All that complex stuf, maybe not necessary and don't wish to give you the impression that the ODE was complex. It wasn't really. Hurkly and I just pursued a different approach which I just left at the point I did. However, the important part is that the solution is attainable via the substitutions suggested and/or the parametric route I chose. The parametric form provides a clean means of plotting the solution and is one I'd suggest using.

However, the other one you proposed up there allows for yet another approach which also can be solved parametrically via differential operators.

I'll make some postings.

Hurkyl
Staff Emeritus
Gold Member
Aha! I finally figured out the geometric picture I was searching for.

So, we have the equation:

$$\frac{dy}{dx} = \frac{L_1(x, y)}{L_2(x, y)}$$

where the L's are linear.

The L's are computing the distance from some fixed line. (Times some constant).
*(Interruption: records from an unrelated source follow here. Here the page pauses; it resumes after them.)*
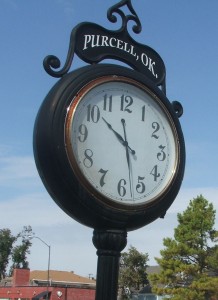 You are a GUI agent. You are given a task and a screenshot of the screen. Output one action in this format:
    pyautogui.click(x=<x>, y=<y>)
    Task: Click on the chimney
    This screenshot has width=218, height=300.
    Given the screenshot: What is the action you would take?
    pyautogui.click(x=21, y=276)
dy/dx is computing the slope of the tangent line at (x, y)... or, the tangent of the angle the tangent line makes with the horizontal.

So now we can get a coordinate free picture:

"The tangent of the angle between the tangent line at (x, y) with some fixed line is proportional to the ratio of the distances from (x, y) two these other two fixed lines"

And it suggests a good way to look at the problem: after shifting coordinates so that the two fixed lines intersect at the origin, you should convert to polar coordinates!

My initial stab at the algebra suggests that the computation is straightforward, although tedious and involving the complexes.

By the way, this is a good substitution for trig integrals:

sin θ = 2t / (1 + t²)
cos θ = (1 - t²) / (1 + t²)
dθ = (2 dt) / (1 + t²)

(I think I have dθ right)

Yes, you're right~
There's lots of different approaches to a question~
It's just that...
You guys are amazing!
I'd never of thought to come up with those ideas~
It makes me want to start jumping into mathematics books and brush up on my math~

Hurkyl
Staff Emeritus
Sigh, not all that enlightening. Everything except the "some constant" depend on the coefficients in the original problem.